Entras a una tienda y está ese pantalón espectacular, el que siempre habías querido, ahí esperándote para que te lo lleves. Te lo pruebas con toda la ilusión y descubres que es demasiado corto. No todo está perdido, te calmas y pides a la vendedora si te lo puede arreglar el sastre de la tienda, pero ella tiene una “mejor” idea. Te explica que el sastre está indispuesto pero que en un instante llama al cirujano y que éste te cortará las piernas de acuerdo al largo del pantalón y de esta forma puedes llevártelo y ser feliz. ¡Locura total! ¿No es así? Este ejemplo te puede parecer exagerado e insensato pues el mundo real no es barro que podemos esculpir a nuestro capricho pues el orden natural es único y verdadero. El hombre tiene libre albedrío que ejerce de acuerdo a su inteligencia y voluntad. Si su inteligencia está distorsionada, es decir, que no logra entender bien la realidad entonces su voluntad escogerá moverse al atropello de la dignidad humana.

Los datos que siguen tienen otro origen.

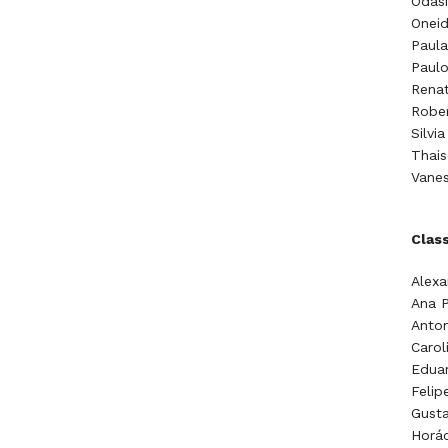
Odasi
Oneid
Paula
Paul
Renat
Rober
Silvi
Thais
Vanes
Class
Alexa
Ana P
Anto
Carol
Eduar
Felip
Gusta
Horác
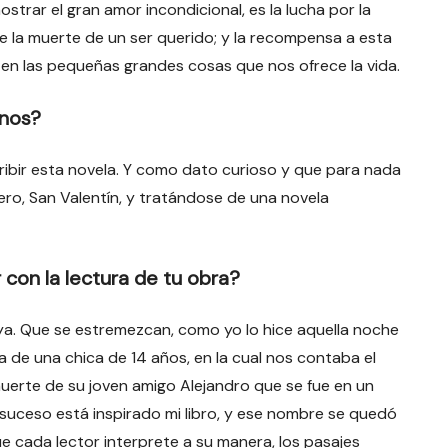
strar el gran amor incondicional, es la lucha por la
 de la muerte de un ser querido; y la recompensa a esta
 en las pequeñas grandes cosas que nos ofrece la vida.
rnos?
bir esta novela. Y como dato curioso y que para nada
rero, San Valentín, y tratándose de una novela
con la lectura de tu obra?
uya. Que se estremezcan, como yo lo hice aquella noche
a de una chica de 14 años, en la cual nos contaba el
uerte de su joven amigo Alejandro que se fue en un
e suceso está inspirado mi libro, y ese nombre se quedó
e cada lector interprete a su manera, los pasajes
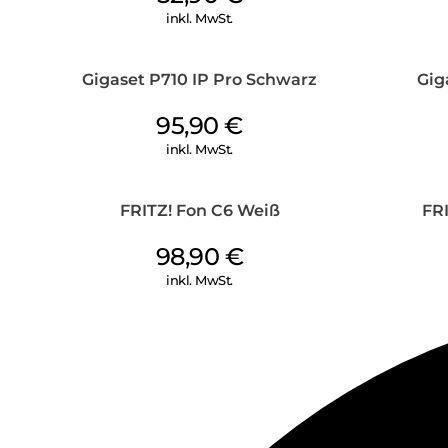
inkl. MwSt.
Gigaset P710 IP Pro Schwarz
Gig
95,90
€
inkl. MwSt.
FRITZ! Fon C6 Weiß
FR
98,90
€
inkl. MwSt.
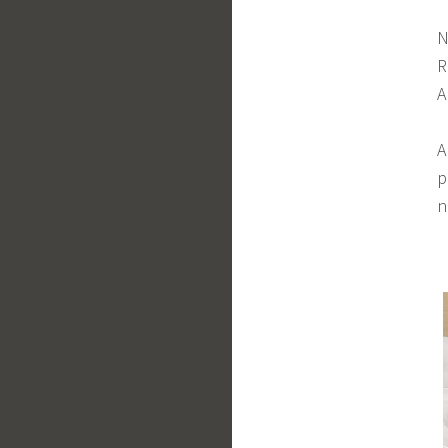
N
R
A
A
p
n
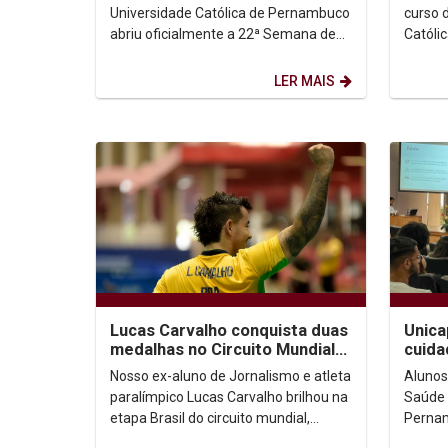
discu
Universidade Católica de Pernambuco
curso 
abriu oficialmente a 22ª Semana de
Católi
Integração com o show da cantora e
promov
aluna de Fonoaudiologia...
Camara
LER MAIS
Lucas Carvalho conquista duas
Unica
medalhas no Circuito Mundial
cuida
Paralímpico
Nosso ex-aluno de Jornalismo e atleta
Alunos
paralímpico Lucas Carvalho brilhou na
Saúde 
etapa Brasil do circuito mundial,
Pernam
realizada de 06 a 08 de outubro, em
hoje d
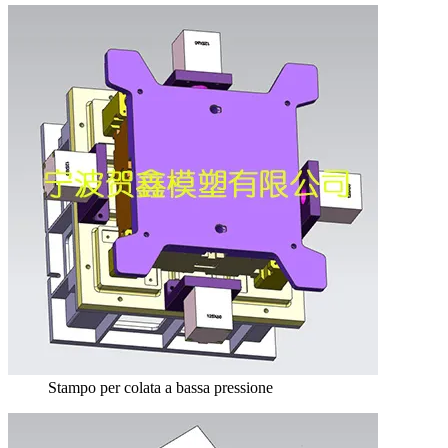
Stampo per colata a bassa pressione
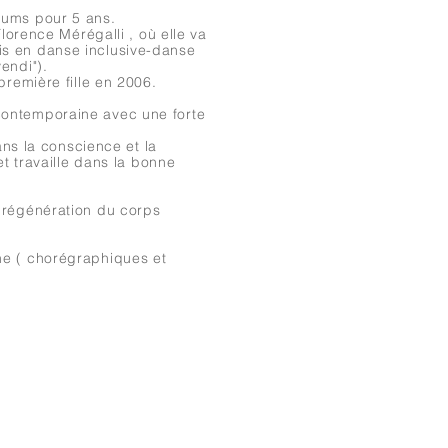
Odums pour 5 ans.
Florence Mérégalli , où elle va
s en danse inclusive-danse
 Vivendi").
première fille en 2006.
contemporaine avec une forte
ans la conscience et la
et travaille dans la bonne
 régénération du corps
ne ( chorégraphiques et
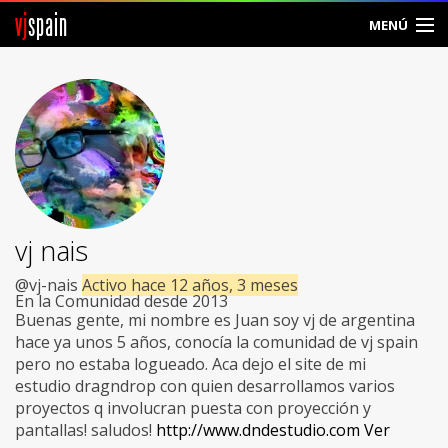
vj
spain
MENÚ
Comunidad
Foros
Noticias
Vjspain
vj nais
Ayuda
@vj-nais
Activo hace 12 años, 3 meses
En la Comunidad desde 2013
Contacto
Buenas gente, mi nombre es Juan soy vj de argentina
hace ya unos 5 años, conocía la comunidad de vj spain
Entrar
pero no estaba logueado. Aca dejo el site de mi
estudio dragndrop con quien desarrollamos varios
proyectos q involucran puesta con proyección y
Crear Cuenta
pantallas! saludos!
http://www.dndestudio.com
Ver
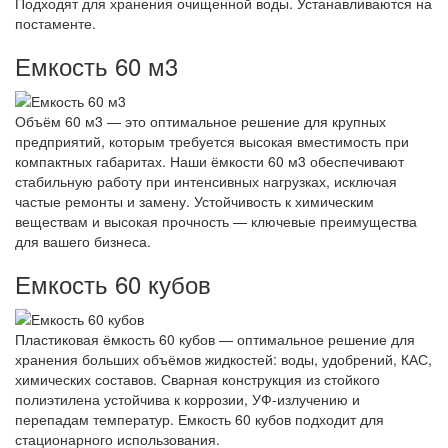
Подходят для хранения очищенной воды. Устанавливаются на
постаменте.
Емкость 60 м3
Объём 60 м3 — это оптимальное решение для крупных
предприятий, которым требуется высокая вместимость при
компактных габаритах. Наши ёмкости 60 м3 обеспечивают
стабильную работу при интенсивных нагрузках, исключая
частые ремонты и замену. Устойчивость к химическим
веществам и высокая прочность — ключевые преимущества
для вашего бизнеса.
Емкость 60 кубов
Пластиковая ёмкость 60 кубов — оптимальное решение для
хранения больших объёмов жидкостей: воды, удобрений, КАС,
химических составов. Сварная конструкция из стойкого
полиэтилена устойчива к коррозии, УФ-излучению и
перепадам температур. Емкость 60 кубов подходит для
стационарного использования.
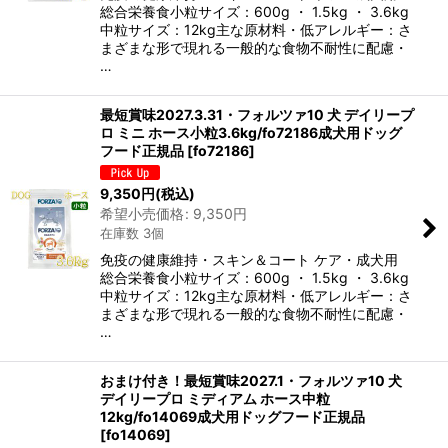
総合栄養食小粒サイズ：600g ・ 1.5kg ・ 3.6kg
中粒サイズ：12kg主な原材料・低アレルギー：さ
まざまな形で現れる一般的な食物不耐性に配慮・
…
最短賞味2027.3.31・フォルツァ10 犬 デイリープ
ロ ミニ ホース小粒3.6kg/fo72186成犬用ドッグ
フード正規品
[
fo72186
]
9,350
円
(税込)
希望小売価格
:
9,350
円
在庫数 3個
免疫の健康維持・スキン＆コート ケア・成犬用
総合栄養食小粒サイズ：600g ・ 1.5kg ・ 3.6kg
中粒サイズ：12kg主な原材料・低アレルギー：さ
まざまな形で現れる一般的な食物不耐性に配慮・
…
おまけ付き！最短賞味2027.1・フォルツァ10 犬
デイリープロ ミディアム ホース中粒
12kg/fo14069成犬用ドッグフード正規品
[
fo14069
]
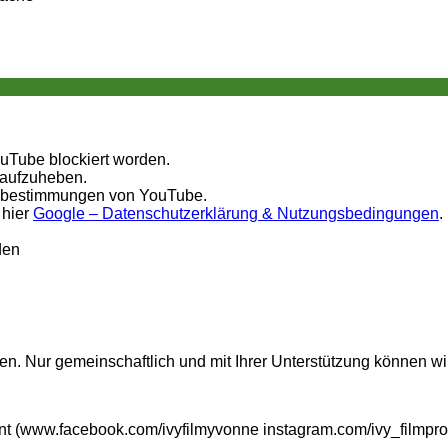
ouTube blockiert worden.
 aufzuheben.
tzbestimmungen von YouTube.
 hier
Google – Datenschutzerklärung & Nutzungsbedingungen
.
den
n. Nur gemeinschaftlich und mit Ihrer Unterstützung können wi
t (www.facebook.com/ivyfilmyvonne instagram.com/ivy_filmpro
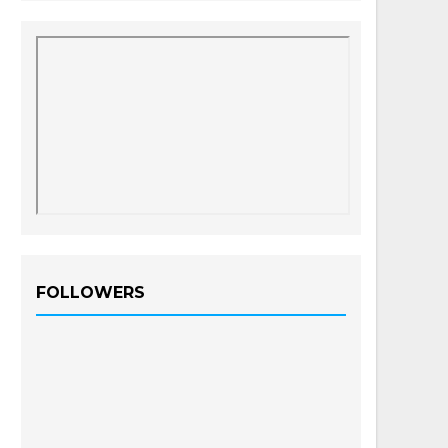
FOLLOWERS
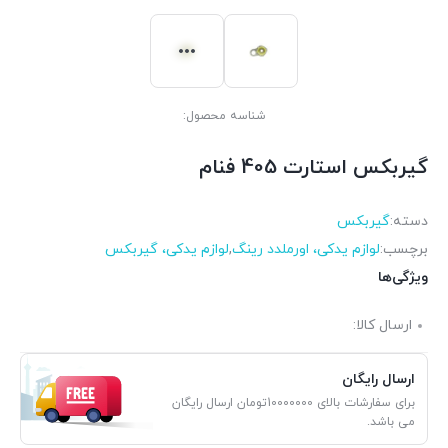
شناسه محصول:
گیربکس استارت 405 فنام
دسته:
گیربکس
برچسب:
لوازم یدکی، اورملدد رینگ
,
لوازم یدکی، گیربکس
ویژگی‌ها
ارسال کالا:
ارسال رایگان
برای سفارشات بالای 10000000تومان ارسال رایگان
می باشد.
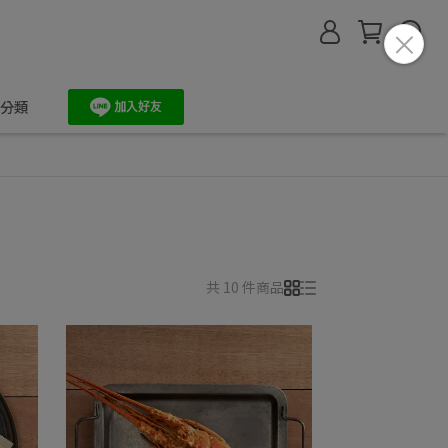
分類
共 10 件商品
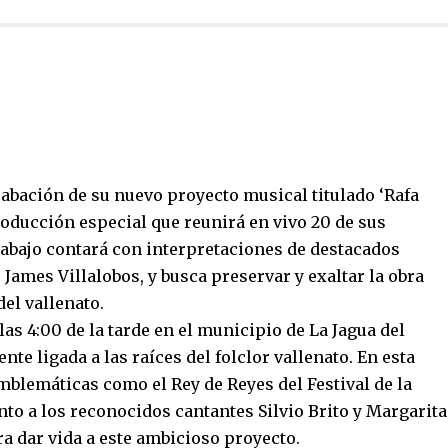
grabación de su nuevo proyecto musical titulado ‘Rafa
roducción especial que reunirá en vivo 20 de sus
rabajo contará con interpretaciones de destacados
de James Villalobos, y busca preservar y exaltar la obra
del vallenato.
as 4:00 de la tarde en el municipio de La Jagua del
nte ligada a las raíces del folclor vallenato. En esta
mblemáticas como el Rey de Reyes del Festival de la
to a los reconocidos cantantes Silvio Brito y Margarita
a dar vida a este ambicioso proyecto.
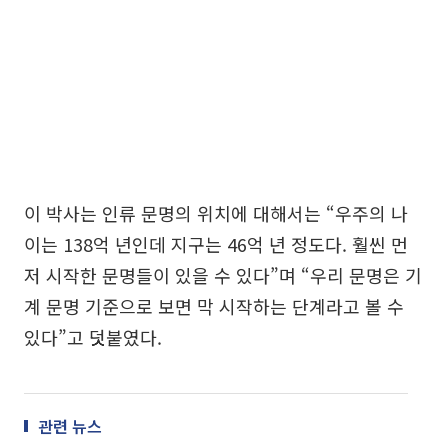
이 박사는 인류 문명의 위치에 대해서는 “우주의 나
이는 138억 년인데 지구는 46억 년 정도다. 훨씬 먼
저 시작한 문명들이 있을 수 있다”며 “우리 문명은 기
계 문명 기준으로 보면 막 시작하는 단계라고 볼 수
있다”고 덧붙였다.
관련 뉴스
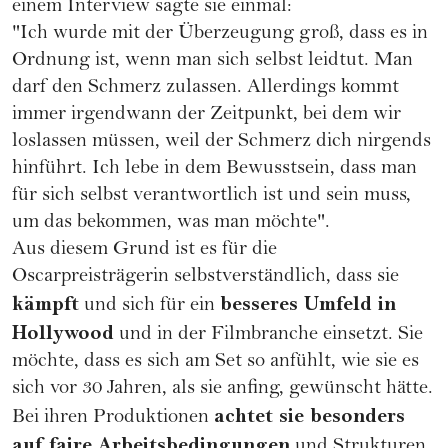
einem Interview sagte sie einmal:
"Ich wurde mit der Überzeugung groß, dass es in
Ordnung ist, wenn man sich selbst leidtut. Man
darf den Schmerz zulassen. Allerdings kommt
immer irgendwann der Zeitpunkt, bei dem wir
loslassen müssen, weil der Schmerz dich nirgends
hinführt. Ich lebe in dem Bewusstsein, dass man
für sich selbst verantwortlich ist und sein muss,
um das bekommen, was man möchte".
Aus diesem Grund ist es für die
Oscarpreisträgerin selbstverständlich, dass sie
kämpft
besseres Umfeld in
und sich für ein
Hollywood
und in der Filmbranche einsetzt. Sie
möchte, dass es sich am Set so anfühlt, wie sie es
sich vor 30 Jahren, als sie anfing, gewünscht hätte.
achtet sie besonders
Bei ihren Produktionen
auf faire Arbeitsbedingungen
und Strukturen,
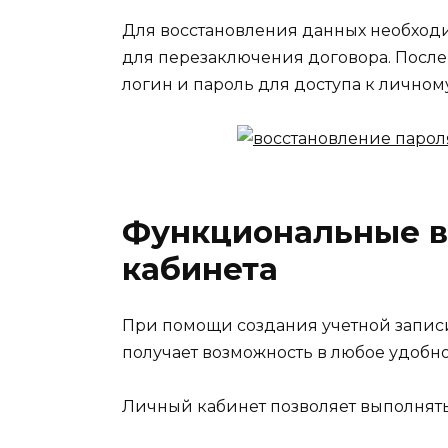
Для восстановления данных необход
для перезаключения договора. После
логин и пароль для доступа к личном
Функциональные в
кабинета
При помощи создания учетной запис
получает возможность в любое удобн
Личный кабинет позволяет выполнят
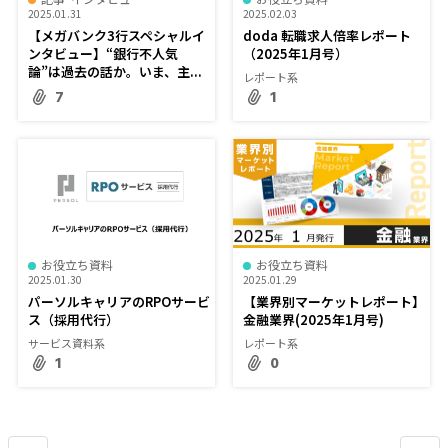
2025.01.31
2025.02.03
【メガバンク3行スペシャルイ
doda 転職求人倍率レポート
ンタビュー】“銀行不人気
（2025年1月号）
論”は過去の話か。いま、主...
レポート系
7
1
お役立ち資料
お役立ち資料
2025.01.30
2025.01.29
パーソルキャリアのRPOサービ
【業界別マーケットレポート】
ス（採用代行）
金融業界(2025年1月号)
サービス資料系
レポート系
1
0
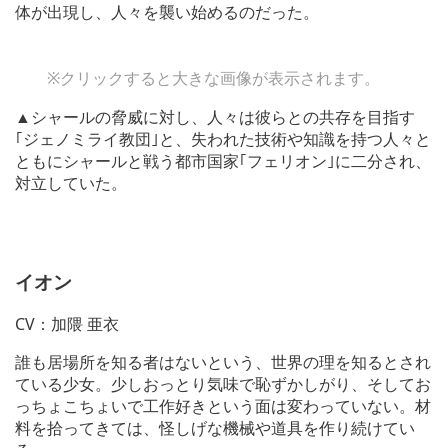
体が出現し、人々を襲い始めるのだった。
※クリックすると大きな画像が表示されます。
▲シャールの脅威に対し、人々は彼らとの共存を目指す
｢ジェノミライ教団｣と、失われた技術や知識を持つ人々と
ともにシャールと戦う都市国家｢フェリオン｣に二分され、
対立していた。
イオン
CV：加隈 亜衣
誰も居場所を知る者はないという、世界の理を知るとされ
ている少女。少しおっとり気味で恥ずかしがり、そしてお
っちょこちょいで工作好きという面は変わっていない。材
料を拾ってきては、怪しげな機械や道具を作り続けてい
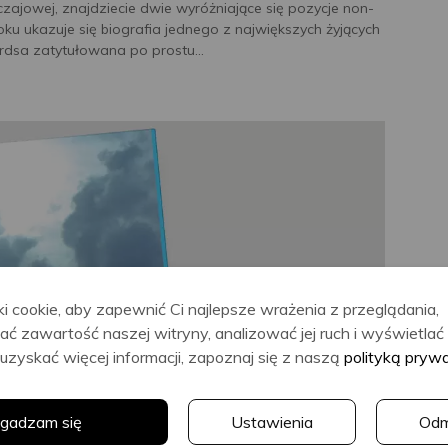
obyczajowej, znajdziecie dwie wyróżniające się pozycje non-
roku ukazuje się biografia jednego z największych żyjących
dsa zatytułowana po prostu...
i cookie, aby zapewnić Ci najlepsze wrażenia z przeglądania,
ać zawartość naszej witryny, analizować jej ruch i wyświetla
uzyskać więcej informacji, zapoznaj się z naszą
polityką pryw
gadzam się
Ustawienia
Od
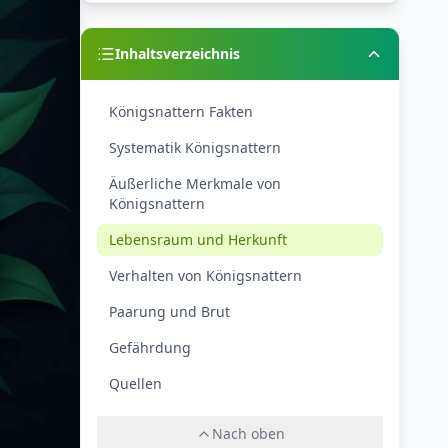
Inhaltsverzeichnis
Königsnattern Fakten
Systematik Königsnattern
Äußerliche Merkmale von
Königsnattern
Lebensraum und Herkunft
Verhalten von Königsnattern
Paarung und Brut
Gefährdung
Quellen
Nach oben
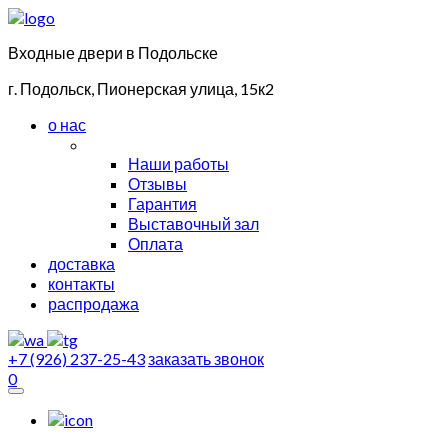
Входные двери в Подольске
г. Подольск, Пионерская улица, 15к2
о нас
Наши работы
Отзывы
Гарантия
Выставочный зал
Оплата
доставка
контакты
распродажа
+7 (926) 237-25-43
заказать звонок
0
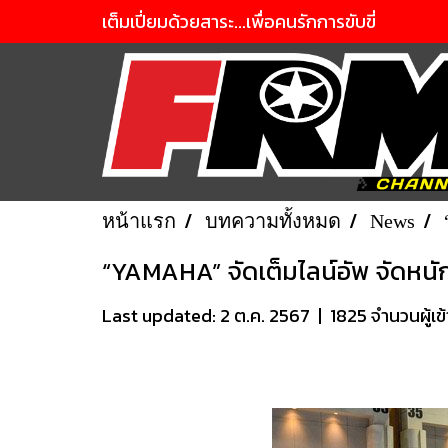
เต็มเปี่ยมด้วยสาระ...เพื่อคนรักการขับขี่
หน้าแรก
บทความทั้งหมด
News
“YAMAHA” จัดเต็มไลน์อัพ จัดหนั
Last updated: 2 ต.ค. 2567
|
1825 จำนวนผู้เข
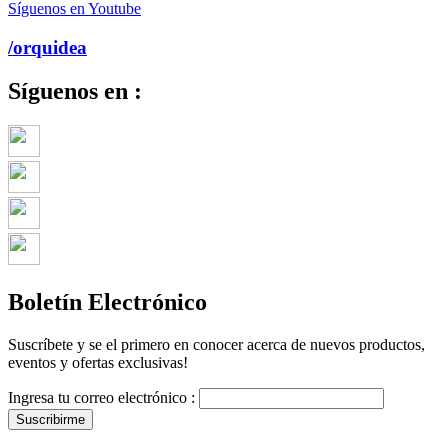
Síguenos en Youtube
/orquidea
Síguenos en :
Boletín Electrónico
Suscríbete y se el primero en conocer acerca de nuevos productos,
eventos y ofertas exclusivas!
Ingresa tu correo electrónico :
Suscribirme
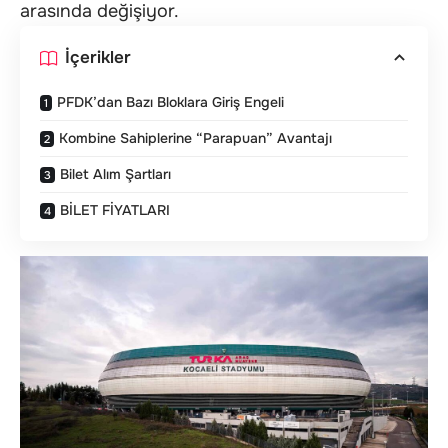
arasında değişiyor.
İçerikler
PFDK’dan Bazı Bloklara Giriş Engeli
Kombine Sahiplerine “Parapuan” Avantajı
Bilet Alım Şartları
BİLET FİYATLARI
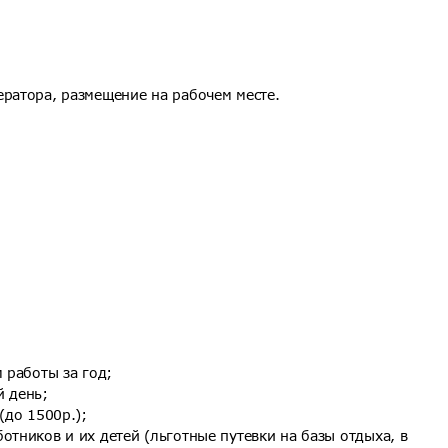
ератора, размещение на рабочем месте.
 работы за год;
й день;
(до 1500р.);
отников и их детей (льготные путевки на базы отдыха, в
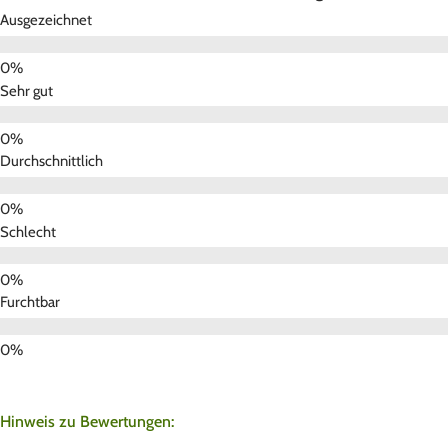
Ausgezeichnet
Sehr gut
Durchschnittlich
Schlecht
Furchtbar
Hinweis zu Bewertungen:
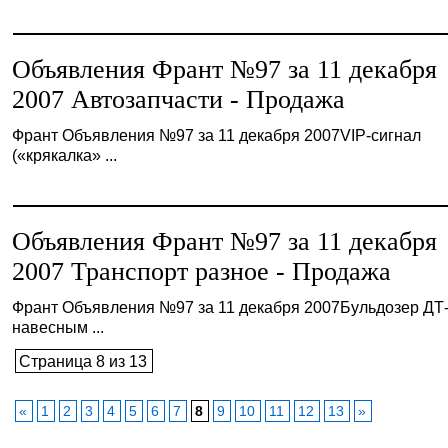
Объявления Франт №97 за 11 декабря
2007 Автозапчасти - Продажа
Франт Объявления №97 за 11 декабря 2007VIP-сигнал
(«крякалка» ...
Объявления Франт №97 за 11 декабря
2007 Транспорт разное - Продажа
Франт Объявления №97 за 11 декабря 2007Бульдозер ДТ-
навесным ...
Страница 8 из 13
«
1
2
3
4
5
6
7
8
9
10
11
12
13
»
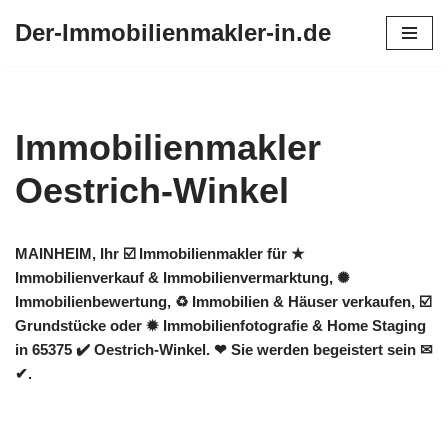
Der-Immobilienmakler-in.de
Zum
Inhalt
springen
Immobilienmakler
Oestrich-Winkel
MAINHEIM, Ihr ☑️ Immobilienmakler für ★
Immobilienverkauf & Immobilienvermarktung, ✺
Immobilienbewertung, ♻ Immobilien & Häuser verkaufen, ☑️
Grundstücke oder ✹ Immobilienfotografie & Home Staging
in 65375 ✔️ Oestrich-Winkel. ❤ Sie werden begeistert sein ✉
✔.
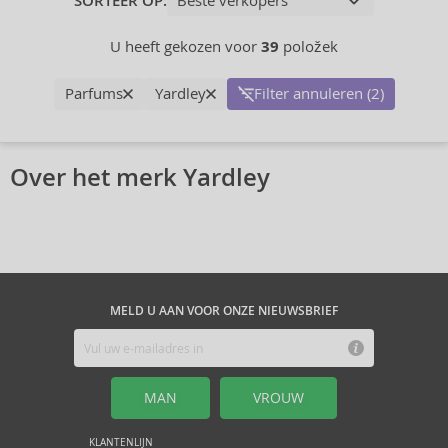
SORTEER OP:
U heeft gekozen voor
39
položek
Parfums
Yardley
Filter annuleren (2)
Over het merk Yardley
MELD U AAN VOOR ONZE NIEUWSBRIEF
MAN
VROUW
KLANTENLIJN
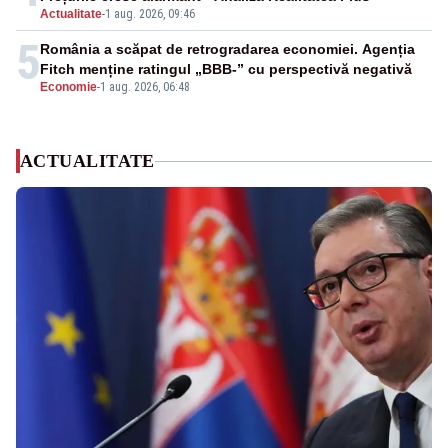
Actualitate
-
1 aug. 2026, 09:46
5
România a scăpat de retrogradarea economiei. Agenția
Fitch menține ratingul „BBB-” cu perspectivă negativă
Economie
-
1 aug. 2026, 06:48
ACTUALITATE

¿A qué me refiero con lo anterior?

Un acto bondadoso nunca tendrá consecuencias negativas para tus semejantes. Ejemplos de esto hay muchos: Si quieres amor no vas a destruir a una familia; para obtener reconocimiento profesional no tienes que cometer fraudes ni engaños; si quieres vivir plenamente tu vida sexual no puedes cometer homicidio (aborto) o violaciones y así un sinfín de circunstancias en donde el fin es bueno pero los actos que se utilizan para alcanzarlo desvirtúan el acto en sí mismo. No se puede separar el fin de los medios pues es alejado de cómo actúa el ser humano en la realidad.

La sociedad actual tergiversa y moldea la realidad a beneficio de la conveniencia individual sobre lo que realmente es la dignidad humana. Se convierte un apoyo manipulado al egoísmo que es conveniente a la comodidad inmediata. Esto deja a la sociedad en un estado de inmadurez emocional y afectiva que es permisiva e indiferente a los valores intrínsecos del ser humano. El valor máximo es la vida que tenemos y por ende los valores que derivan de ella misma y jamás se debe permitir la selección de éstos a sólo unos cuantos.

Si la inteligencia y voluntad son perversos, seguramente los medios que se utilizarán serán malos e injustos, pero se pueden disfrazar de buenos para llevarse a cabo. Lo contrario a que si la inteligencia y voluntad son rectos, seguramente los medios lo serán pero tal vez no tengan tanta popularidad pues muchas veces lo que es bueno al ser humano requiere de esfuerzo y sacrificio. La paz no se alcanza con violencia, sino con heroísmo y valentía; la humildad se alcanza dejando a un lado la soberbia y el egoísmo y así podemos seguir.

El ser humano, al contar con inteligencia y voluntad, es apto para poder determinar el porvenir de nuestra sociedad. En consecuencia, el ser humano tiene una gran responsabilidad sobre sí mismo de educarse mejor profesional y moralmente, ya que no sólo es la inteligencia metódica, de igual forma, cuenta con inteligencia emocional. Ésta última es el motor de nuestra voluntad por lo que disciplinarnos es esencial.